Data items
=== Begin Enclosure ===

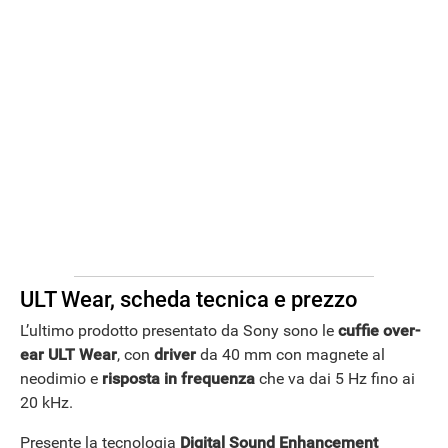
STREAMING E SERIE TV
ULT Wear, scheda tecnica e prezzo
L’ultimo prodotto presentato da Sony sono le
cuffie over-
ear ULT Wear
, con
driver
da 40 mm con magnete al
neodimio e
risposta in frequenza
che va dai 5 Hz fino ai
20 kHz.
Presente la tecnologia
Digital Sound Enhancement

=== End Enclosure ===

### Aim of the exercise
The records above are to be restated word for word, with every picture left out.

### Output below
STREAMING E SERIE TV
ULT Wear, scheda tecnica e prezzo
L’ultimo prodotto presentato da Sony sono le
cuffie over-
ear ULT Wear
, con
driver
da 40 mm con magnete al
neodimio e
risposta in frequenza
che va dai 5 Hz fino ai
20 kHz.
Presente la tecnologia
Digital Sound Enhancement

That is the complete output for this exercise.